Reading Extremely Loud & Incredibly Close

Incredibly close to one of my favorite posters, by
Nikki McClure.
Posted by Melissa Baumgart
I just finished reading Extremely Loud & Incredibly Close.  The tears are still wet on my face.  It is a heartbreaking and tender book.  While not always tender, for there are details that stun the mind with pain (if you can even barely let yourself imagine it happening to you or someone you love), the perspective is tender.  And how could it not be, from the eyes of a 9 year old?  An inquisitive, brilliant and creative, thought-full little boy.

The book takes you to many places, which for me, can be a bit confusing as a reader.  I got mad a number of times when I didn't know who was speaking, because the first person tense changes character so often.  But, as I eased into each change and let go of my control over who I was listening to, I fell in love with each and every person in the book.  It's funny though, for as many of those first person changes occurred and as many characters that there were in the book, I would still maintain the book is from the perspective of the little boy, Oskar.

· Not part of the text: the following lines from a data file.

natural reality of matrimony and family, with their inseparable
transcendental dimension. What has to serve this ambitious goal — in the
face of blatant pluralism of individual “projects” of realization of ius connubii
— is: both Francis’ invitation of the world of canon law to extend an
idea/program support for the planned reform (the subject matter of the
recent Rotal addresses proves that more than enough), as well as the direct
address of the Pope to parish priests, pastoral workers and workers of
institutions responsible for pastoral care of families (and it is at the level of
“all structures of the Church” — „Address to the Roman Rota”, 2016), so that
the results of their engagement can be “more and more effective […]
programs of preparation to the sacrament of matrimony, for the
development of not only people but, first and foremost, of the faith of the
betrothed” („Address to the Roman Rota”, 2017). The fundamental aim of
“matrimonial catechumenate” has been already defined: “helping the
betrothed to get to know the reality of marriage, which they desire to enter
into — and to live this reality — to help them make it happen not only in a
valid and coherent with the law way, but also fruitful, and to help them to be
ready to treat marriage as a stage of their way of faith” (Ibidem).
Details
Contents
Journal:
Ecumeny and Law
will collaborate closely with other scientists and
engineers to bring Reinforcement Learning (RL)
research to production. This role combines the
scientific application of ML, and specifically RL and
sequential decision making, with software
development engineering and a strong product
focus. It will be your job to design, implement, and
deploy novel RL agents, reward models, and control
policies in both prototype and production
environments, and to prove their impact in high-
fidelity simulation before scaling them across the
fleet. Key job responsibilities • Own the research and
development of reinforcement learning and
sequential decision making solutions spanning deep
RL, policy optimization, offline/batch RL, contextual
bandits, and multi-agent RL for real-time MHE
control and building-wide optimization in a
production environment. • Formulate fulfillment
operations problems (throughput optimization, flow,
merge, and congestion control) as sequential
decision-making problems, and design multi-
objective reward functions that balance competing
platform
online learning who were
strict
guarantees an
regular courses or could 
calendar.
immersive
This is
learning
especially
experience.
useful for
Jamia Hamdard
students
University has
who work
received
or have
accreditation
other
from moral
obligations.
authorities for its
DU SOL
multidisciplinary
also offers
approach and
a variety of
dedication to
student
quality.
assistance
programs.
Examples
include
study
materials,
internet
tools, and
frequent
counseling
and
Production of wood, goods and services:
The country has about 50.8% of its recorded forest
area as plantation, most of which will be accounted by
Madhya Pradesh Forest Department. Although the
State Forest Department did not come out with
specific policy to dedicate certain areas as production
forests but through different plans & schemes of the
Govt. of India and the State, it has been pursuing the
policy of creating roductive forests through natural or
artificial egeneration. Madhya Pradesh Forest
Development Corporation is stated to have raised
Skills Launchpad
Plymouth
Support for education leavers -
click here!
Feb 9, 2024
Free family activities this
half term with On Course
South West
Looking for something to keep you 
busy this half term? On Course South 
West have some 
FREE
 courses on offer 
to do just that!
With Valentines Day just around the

I loved each person in the book because they were all so real.  Sometimes they did things you didn't want them to, and that made them all the more realistic.  Sometimes they didn't do things you really wanted them to.  They were utterly human, trying to run away from pain and all the while, constantly, blindly, running back into pain's open arms.  It seems to always be waiting.  Patiently.  With confidence that you will return.

All that pain and suffering can be depressing.  Or it can be life-affirming.  To witness another's struggle, and feel like you were able to hold that space for them to experience life's pain to the fullest.  To witness the insights and motives and also see... Well, I don't want to ruin it for those of you that are going to read the book.  And you HAVE to read it.  You just have to, it was that good.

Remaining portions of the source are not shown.